Cases
Mesirov v. Enbridge Energy Co., Inc.
Corporate Governance / Derivative
Overview
Overview
- Date:
- 12/21/2018
- Case Caption:
- Mesirov v. Enbridge Energy Co., Inc., et al., Case No. 11314, Delaware Court of Chancery
- Status:
- Settled
- Settlement Status:
- Settled
- Court:
- Court of Chancery of the State of Delaware
Bragar Eagel & Squire, P.C., represented a limited partner of the master limited partnership Enbridge Energy Partners, L.P., in a derivative action against the general partner and other defendants arising out of a 2015 repurchase by the Partnership of a 66.6% interest in the U.S. segment of the Albert Clipper pipeline, which the Partnership had previously sold to its general partner for $800 million.

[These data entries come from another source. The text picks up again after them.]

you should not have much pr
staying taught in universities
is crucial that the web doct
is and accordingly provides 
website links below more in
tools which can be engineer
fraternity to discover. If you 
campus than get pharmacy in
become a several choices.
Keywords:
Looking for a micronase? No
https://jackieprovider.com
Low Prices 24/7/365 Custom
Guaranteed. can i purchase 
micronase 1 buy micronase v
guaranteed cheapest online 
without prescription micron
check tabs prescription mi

Plaintiff alleged that defendants breached specific provisions of the limited partnership agreement by creating a “Special Tax Allocation” which re-allocated to the Public Unitholders millions of dollars of Partnership income that should have been allocated to shares held by the general partner. In addition, the complaint alleges that the repurchase of the interest in the pipeline was not on terms that were fair and reasonable to the Partnership. In March 2017, we secured an opinion from the Delaware Supreme Court reversing the Court of Chancery's dismissal of the complaint. The matter was dismissed after the Partnership was acquired by its parent in a "roll up" transaction. However, in the negotiations of the acquisition, the Partnership's Special Committee valued the claims at $111.2 million.
Case Updates
Notice of Dismissal of Enbridge Energy Partners, L.P. Derivative Litigation and Agreement on Attorneys’ Fees
Notice is hereby provided to all persons who held Class A common units of Enbridge Energy Partners, L.P. (“EEP”) immediately preceding the consummation of the Merger (as defined herein). The purpose of this notice is to inform you about developments with respect to the litigation in the Delaware Court of Chancery (the “Delaware Court”) captioned Mesirov v. Enbridge Energy Co., Inc., C.A. No. 11314-VCS (Del. Ch.) (the “Derivative Action”) previously described in the Schedule 14A Definitive Proxy Statement filed by EEP on November 9, 2018 (the “Proxy Statement”), including dismissal of the Derivative Action and an agreement by EEP to pay attorneys’ fees and expenses to counsel for Plaintiff (“Derivative Counsel”) in the Derivative Action.